Objective: Recent data suggest patients with epithelial ovarian cancers on statin therapy have improved survival. We have hypothesized that statins influence ovarian cancer outcome through alteration of lipoprotein profiles, and sought to determine correlations between lipoprotein levels and survival in women with advanced stage disease.
Methods: After IRB approval, we identified patients with stage IIIC/IV epithelial ovarian cancer with banked prediagnostic fasting serum. Serum was assayed for levels of total cholesterol (TC), high-density lipoprotein (HDL), and triglycerides (TG). LDL was calculated by subtraction of TG/5 and HDL from TC. Data were examined using Fisher's exact, Kaplan-Meier, and Cox regression analyses.
Results: One hundred thirty-two patients were studied. Twenty-six percent of patients had elevated LDL; 18% had elevated TC; 32% had elevated TG; and 48% had elevated HDL. No univariate associations were identified between elevated TC, HDL, TG, LDL and age, stage IV disease, high grade, or optimal cytoreduction.
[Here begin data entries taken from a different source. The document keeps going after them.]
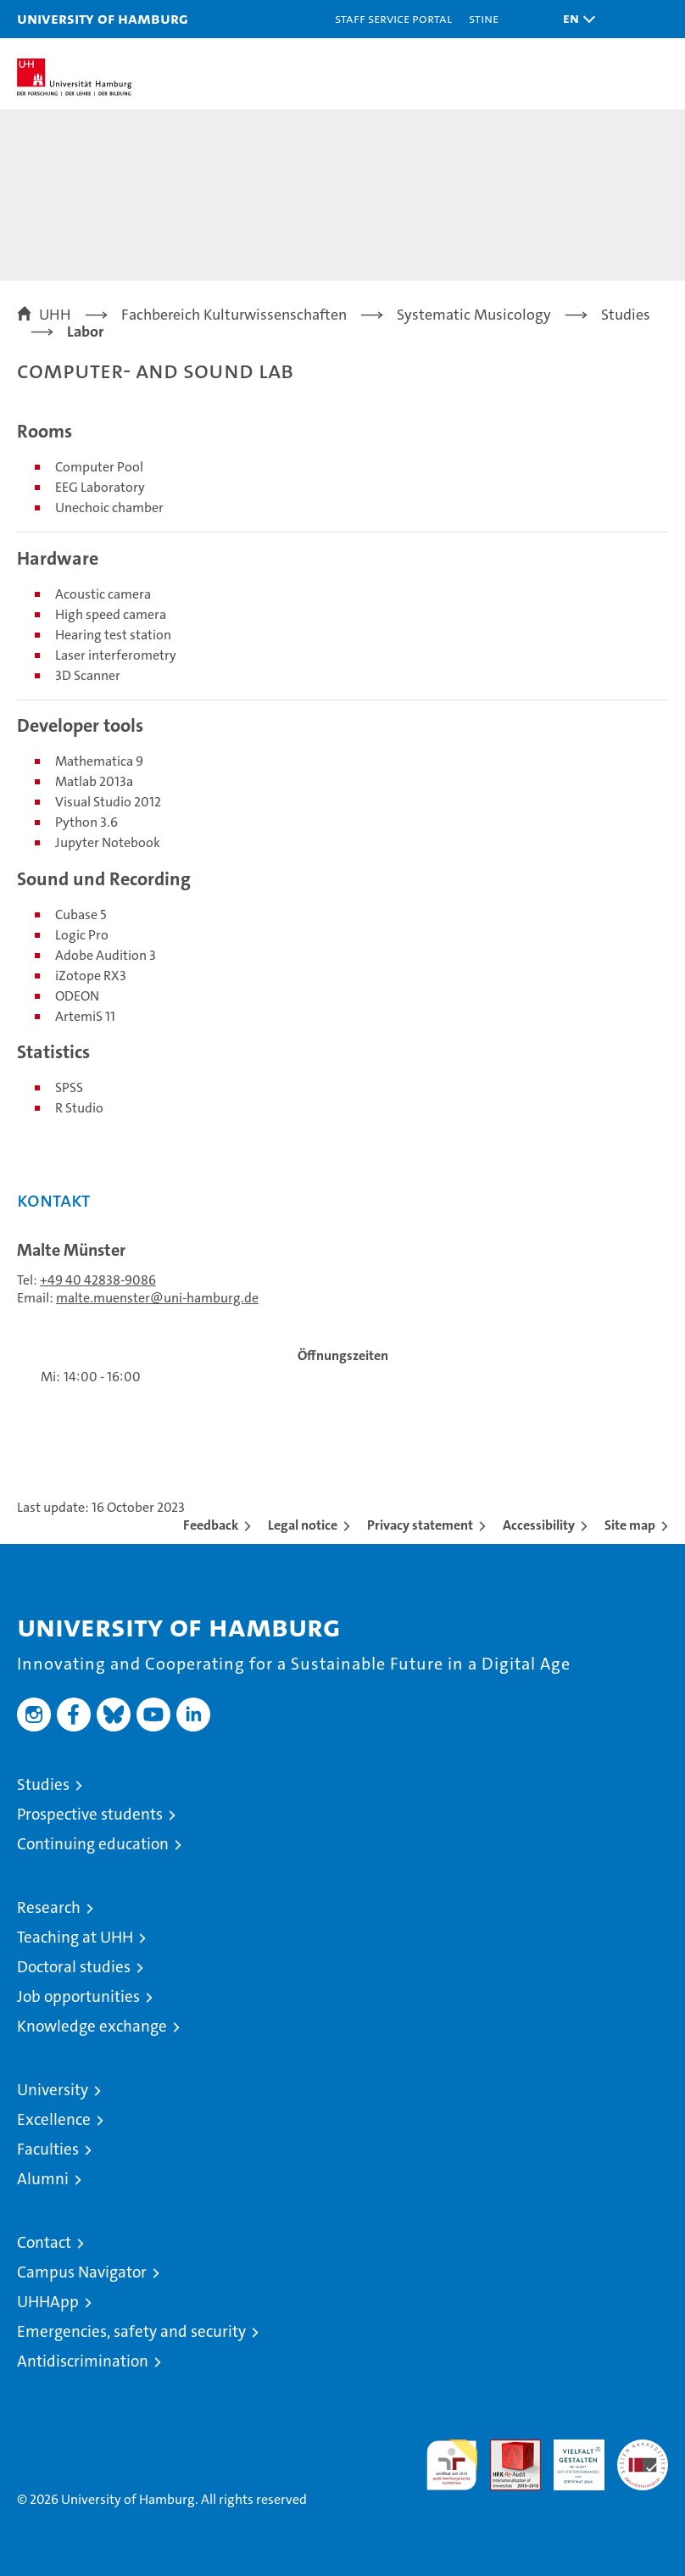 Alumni (43, 2178)
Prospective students (90, 1814)
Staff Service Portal (393, 18)
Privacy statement (420, 1525)
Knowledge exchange (92, 2026)
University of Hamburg (102, 18)
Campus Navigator (82, 2272)
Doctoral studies (74, 1966)
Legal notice (302, 1525)
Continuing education (93, 1843)
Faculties (48, 2149)
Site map (629, 1525)
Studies (43, 1784)
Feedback (210, 1525)
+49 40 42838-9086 (98, 1280)
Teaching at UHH (75, 1937)
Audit (506, 2448)
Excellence (54, 2119)
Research (49, 1907)
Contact (44, 2242)
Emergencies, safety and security (131, 2331)
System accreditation (642, 2457)
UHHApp (48, 2301)
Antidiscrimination (82, 2361)
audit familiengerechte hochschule (451, 2464)
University (52, 2089)
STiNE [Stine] (483, 18)
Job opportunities (78, 1996)
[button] (575, 19)
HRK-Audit (570, 2457)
Median progression-free survival for patients with normal LDL levels was 27 months, compared to 12 months for patients with elevated LDL (p=0.0004). Overall disease-specific survival was longer for patients with normal LDL levels (59 months) compared to those with elevated LDL (51 months, p=0.04). Multivariate analysis indicated that LDL retained significance as an independent predictor of survival, after controlling for age, stage, grade, and suboptimal cytoreduction (p=0.003).
Conclusions: These data suggest LDL is a significant predictor of clinical outcome, and warrant the further study of lipoproteins and statins on epithelial ovarian cancer biology.